Mo., 31.10.16 | 04:50 Uhr
Das Erste
Japan: Wie rettet man Dörfer vor dem Aussterben?
Dichte Wälder, leuchtende Felder, glasklares Wasser: Es ist schön in Tsukigi, Südjapan. Doch das Dorf ächzt, es leidet unter dem Alter seiner Bewohner: Schon 80 Prozent sind über 65. Tsukigi droht auszusterben.
Familien mit Kindern gibt es nicht, bis auf eine: Hideto Ueji, 43, lebt mit Frau und drei Kindern hier, sie sind zugezogen. Ueji arbeitet als Dorfretter in Tsukigi, der Staat bezahlt ihn dafür: "Reis ist immer ein Thema, die Reiskultur ist sehr wichtig. Und nur, wer selber anbaut, kann auch mitreden. Sonst stehst Du bloß daneben und sagst: 'Oh, das ist aber viel Arbeit'. Ich weiß jetzt, wie aufwändig das ist."
Das Korn war Ueji anfangs so fremd wie den Bauern die Juristerei – sein Studienfach. Nun pachtet er zwei kleine Parzellen, Bioanbau mit Enten als Schädlingsvernichtern.
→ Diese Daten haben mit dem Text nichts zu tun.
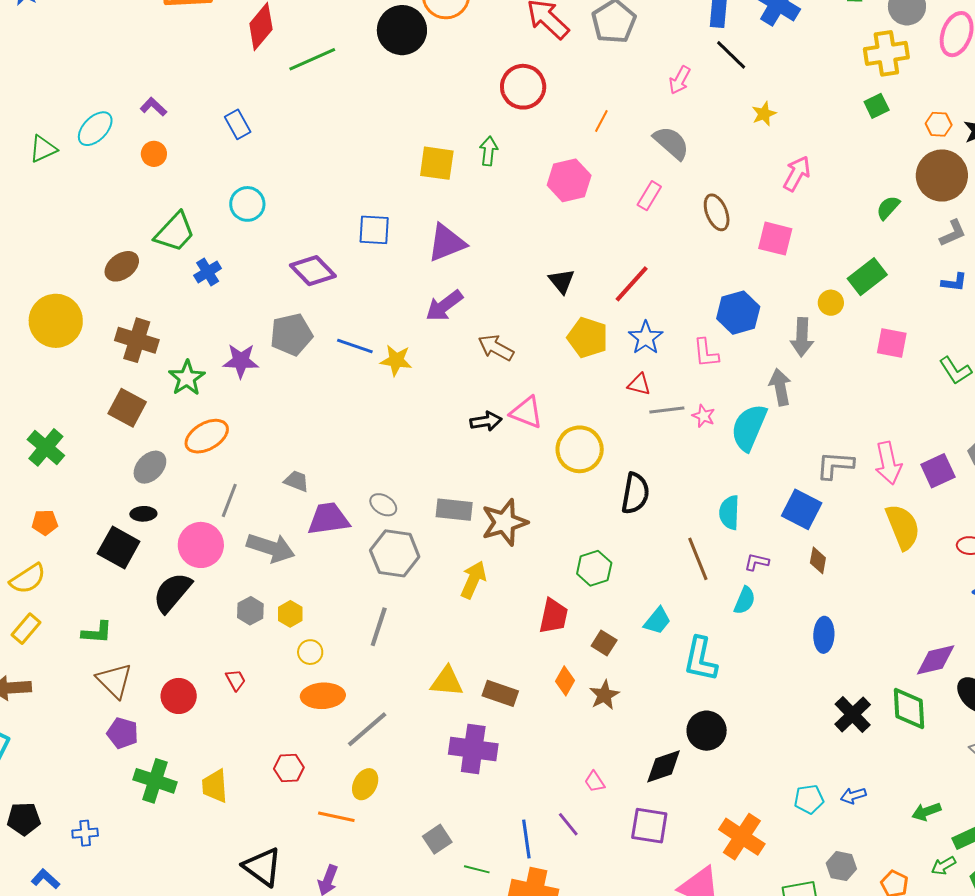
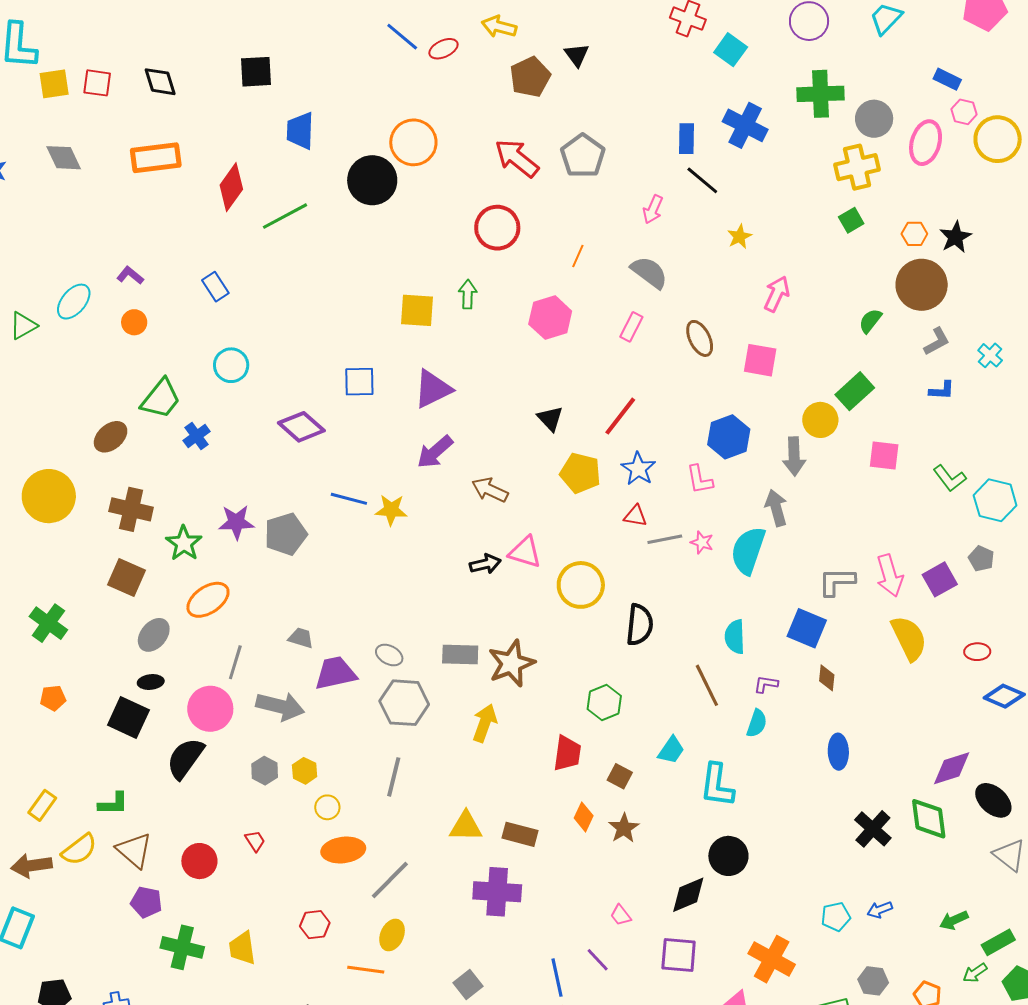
yellow circle: (831, 303) -> (820, 420), size x1.4
gray pentagon: (291, 335) -> (286, 534), moved
yellow semicircle: (28, 579) -> (79, 850), moved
Die Felder gehören Frau Kurogi. Die alleinstehende Witwe ist mit jetzt 83 zu gebrechlich für den Acker: "Hier in den Bergen gibt es keine jungen Leute mehr, nur noch alte. Es gibt ja keine Arbeit, die Jungen gehen dann weg, und die Alten sterben. Herr Ueji ist sehr freundlich. Er macht alles, wenn man ihn bittet. Er ist so beschäftigt."
Denn ein japanischer Dorfretter kümmert sich um alles: Hält den Betrieb am Laufen, unterstützt die Senioren, entwickelt Ideen für Einnahmen, Arbeitsplätze, Neuankömmlinge. 70-Stunden-Woche, 3500 Euro im Monat. Ueji sagt, er habe keinen Stress. Ein Städter im Abenteuerland - Ueji rennt.
Des Dorfretters Einsatzzentrale: Ein kleines Häuschen von der Stange. Das Heim stellt die zuständige Gemeinde: fünf Personen, 57 Quadratmeter. Mio, die älteste Tochter, klagt, ihr fehlten gleichaltrige Spielkameraden, und Ueji sei nie da: "Wenn ich mich allein beschäftigen muss, dann mit einem Brettspiel oder so. Papa sagt, sonntags hätte er Zeit. Wir basteln dann, aber immer kommt was dazwischen." Und da ruft auch schon wieder die Arbeit.
Dank Mio hat die Schule wieder auf. Sieben Jahre war die zu, keine Kinder. Sie bekommt jetzt Einzelunterricht, wie eine Prinzessin. Doch das bisschen Leben freut die Dorfbewohner schon.
Uejis Rettungsplan: Geschäftsmodell Gemüse. Ein Vitaminstoß fürs Dorf: Paprika, Bittergurke, Frühlingszwiebeln. Ueji sammelt ein, was Kochtöpfen entkommt und verkauft es. Seine Vision: Eine Marke – "Biogemüse aus Tsukigi". Nicht alle im Dorf sind überzeugt. Aber manche schon. Frau Kurogi freut sich: "Mir macht es Mut, wenn meine Ernte in den Verkauf geht. Ich wünsche ihm viel Erfolg."
Gemüseexpress nach Fukuoka. Mit an Bord: zwei motivierte Damen aus Tsukigi. Südjapans Metropole liegt vier Autostunden entfernt. Uejis Kalkül: Die Ware hier zu verkaufen, sei für Tsukigi die beste Werbung. Die Rechnung geht auf, Gemüseschlacht. Ueji fühlt sich willkommen: "Es gibt hier viel Lob von unseren Kunden. Das nehme ich gern mit. Und die beiden Verkäuferinnen auch. So helfen wir mit, Tsukigi wiederzubeleben. Das ist wichtig. Es geht nicht um Umsatz."
Als er nach Hause kommt, ist der Tag rum. Jetzt noch Kassensturz. Uejis Ziel: Vakuumverpackte Bio-Spezialitäten, versandfertig für ganz Japan. Damit ließen sich Arbeitsplätze schaffen.
Seniorentreff, und Ueji singt. Will er Tsukigi retten, dann muss er sich beeilen. 1500 Einwohner hatte es mal, jetzt sind es noch 127. - Japans Zukunft ist alt.